昭和少年漂流記

破壊、建設、発展と、大きく揺れ動いた昭和という時代。大きな波の中を漂流した少年たちの、いくつかの物語。

昭和少年漂流記:第五章“パワーストーン” ……32

2014年09月12日 | 日記

第32回

 

「竹沼君。どう?ITの方。金になってきた?コピーもやってるんやろ?二刀流やもんなあ、竹沼君。偉いなあ」

竹沼の向かいに堂島、飯嶋の向かいに田端が腰を下ろすとすぐ、堂島は竹沼に挨拶代わりの褒め言葉を繰り出す。堂島のいつものやり方だ。

「ITの方が金にならないもんで……。大変ですよ」

「そら、一緒やで、広告業界も。広告で稼いでる人間なんて、ほんまに一握りやからなあ。代理店もどんどんブラックボックスがなくなって旨味減ってるしなあ。テレビ局もあかんやろう?アナウンサーを子会社で採用して、そっから派遣させてるいうしなあ。ま、一番搾られてんのは、うちらみたいな制作会社やけどな……。先見の明あるわなあ、竹沼君。9年前やったか?もう広告業界は構造不況業種や言うて、ITに乗り出したんは」

「遅かったですよ、始めるのが。僕なんかが気付くくらいの時は、もう市場の創成期じゃないんですね。本当に先見の明がある奴は、40年、50年前からじっくり始めて、虎視眈々と打って出るタイミングを狙ってたような気がしますよ。なあ、飯嶋」

「ウチなんかでも言えるなあ、それ。上の人間が“これからはコレだ!”って言う時は、大体遅きに失しているか、極端な安全策への回帰だもんなあ。現場を知ってる人間が……」

飯嶋が竹沼に向けていた顔を前に向ける。田端は俯き、堂島は自分が起点だった話題にもう飽きているかのようだ。

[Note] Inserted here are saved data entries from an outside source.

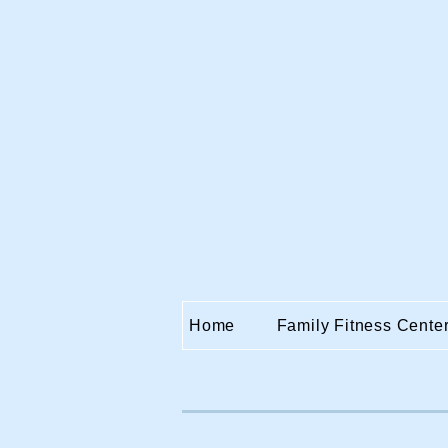
Home
Family Fitness Cente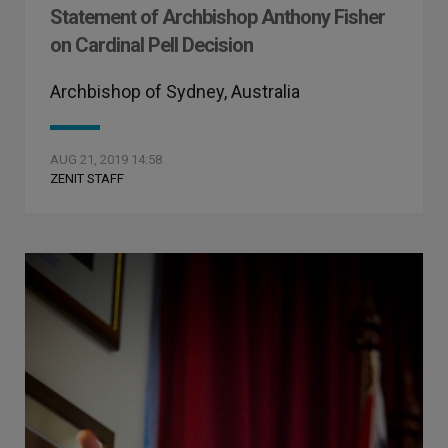
Statement of Archbishop Anthony Fisher
on Cardinal Pell Decision
Archbishop of Sydney, Australia
AUG 21, 2019 14:58
ZENIT STAFF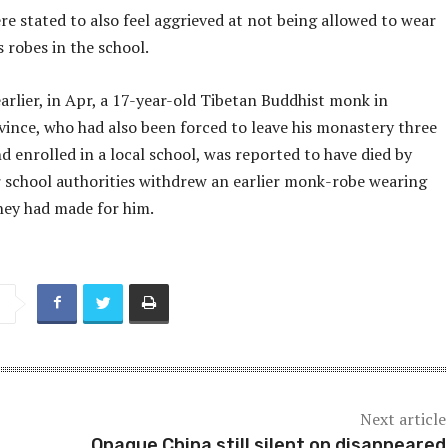
e stated to also feel aggrieved at not being allowed to wear
 robes in the school.
arlier, in Apr, a 17-year-old Tibetan Buddhist monk in
vince, who had also been forced to leave his monastery three
d enrolled in a local school, was reported to have died by
er school authorities withdrew an earlier monk-robe wearing
hey had made for him.
Next article
Opaque China still silent on disappeared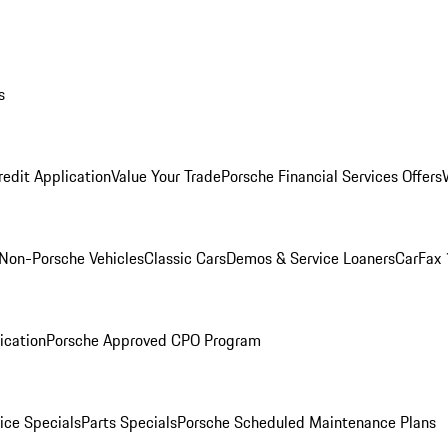
s
redit Application
Value Your Trade
Porsche Financial Services Offers
Non-Porsche Vehicles
Classic Cars
Demos & Service Loaners
CarFax 
ication
Porsche Approved CPO Program
ice Specials
Parts Specials
Porsche Scheduled Maintenance Plans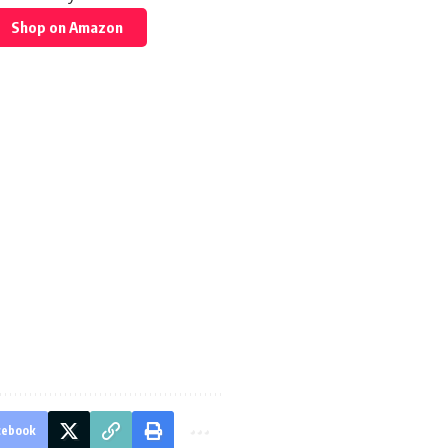
Shop on Amazon
cebook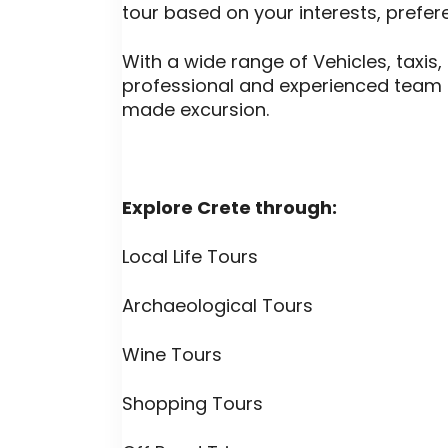
tour based on your interests, prefe
With a wide range of Vehicles, taxis,
professional and experienced team 
made excursion.
Explore Crete through:
Local Life Tours
Archaeological Tours
Wine Tours
Shopping Tours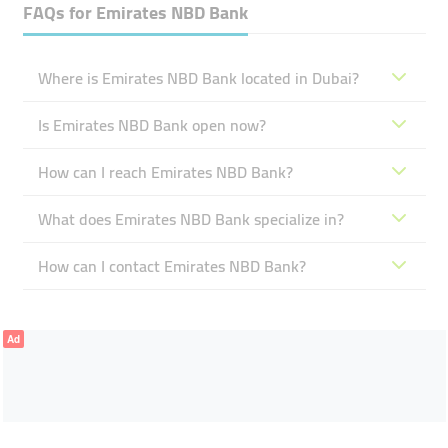
FAQs for
Emirates NBD Bank
Where is Emirates NBD Bank located in Dubai?
Is Emirates NBD Bank open now?
How can I reach Emirates NBD Bank?
What does Emirates NBD Bank specialize in?
How can I contact Emirates NBD Bank?
Ad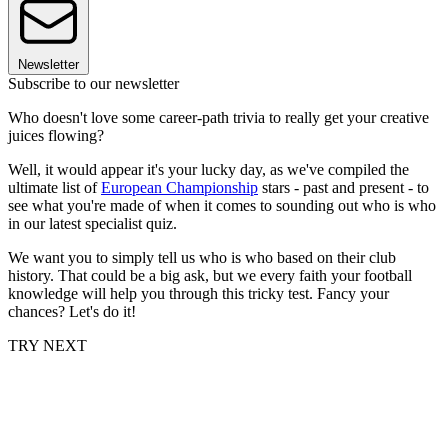
Newsletter
Subscribe to our newsletter
Who doesn't love some career-path trivia to really get your creative
juices flowing?
Well, it would appear it's your lucky day, as we've compiled the
ultimate list of
European Championship
stars - past and present - to
see what you're made of when it comes to sounding out who is who
in our latest specialist quiz.
We want you to simply tell us who is who based on their club
history. That could be a big ask, but we every faith your football
knowledge will help you through this tricky test. Fancy your
chances? Let's do it!
TRY NEXT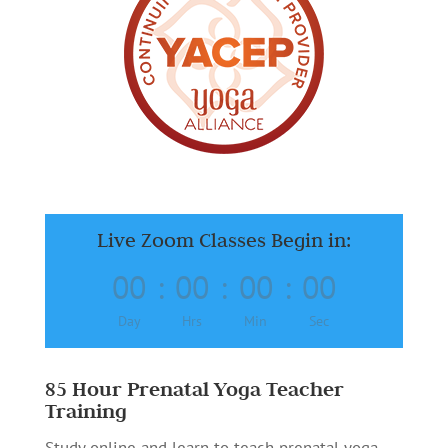
Live Zoom Classes Begin in:
00
:
00
:
00
:
00
Day
Hrs
Min
Sec
85 Hour Prenatal Yoga Teacher
Training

「そんなことはどうでもいいんですけどね。変えようもないことだし。それより、ほれ、竹沼」

飯嶋は、今回のミーティングの仕掛け人竹沼に、趣旨説明を促す。竹沼は缶コーラを脇によけ、書類を4人分並べて待ち構えている。

「ちょっと待ってくれる?」

書類を配ろうとする竹沼を制し、田端が口を開く。話す許可を求めるように向けられた目に、堂島が頷く。

「勝手な思い込みかもしれないんだけどさ、まさか出資の話じゃないよな」

田端の目が鋭く竹沼を窺う。

「いや……。て言うか、まあ、最終的にはそういうことになるかもしれませんけど、その前に、まずどんな事業を考えているのか、それを聞いていただこうかな、と。なあ、飯嶋」

初めて竹沼の目的を知った飯嶋は、曖昧に返事をし、竹沼の手元の書類を斜めに覗き込む。焼き鳥を食べながら話した時の書類と大きく変わったようには見えない。

「俺、ドウやんとの付き合いが長いから、関西風の価値観に染まってるのかもしれないけど、金が要るのか要らないのか、要るとしたらいくらくらいなのか、それを訊いてからじゃないと話を聞かない体質になってるんだよ。CM制作も予算聞いてからの話しだしな、本来。クリエイターは予算を無視しがちだけどさ」

「関西的価値観かどうかは別にして、お互いに関わり合う価値があるかどうかの判断に、お金のことって大きいと思うんや、僕も。話をじっくり聞いた後に、なんやお金が要るんかい、それやったらええわ、ていうのも失礼やしなあ」

堂島がにこやかに補足する。飯嶋には、二人の間では“竹沼は出資の要請にやって来る”と話が決まっていたように見える。比留間のカシミヤのチェスターコート姿と食いつくような目線を思い出す。

「おっしゃるとおりだと思います。理に適ってますよ、ビジネスの話ですもんね」

飯嶋は同調してみせるが、まだ半信半疑だ。どこに出資を求めるのかについては、前もって飯嶋に相談があってしかるべきであり、乃木坂CM研究所は、竹沼と飯嶋が目論んでいるITを活用した“ちゃりんちゃりんビジネス”の映像コンテンツ制作に協力してもらおう、ということで名前が出てきただけだったからだ。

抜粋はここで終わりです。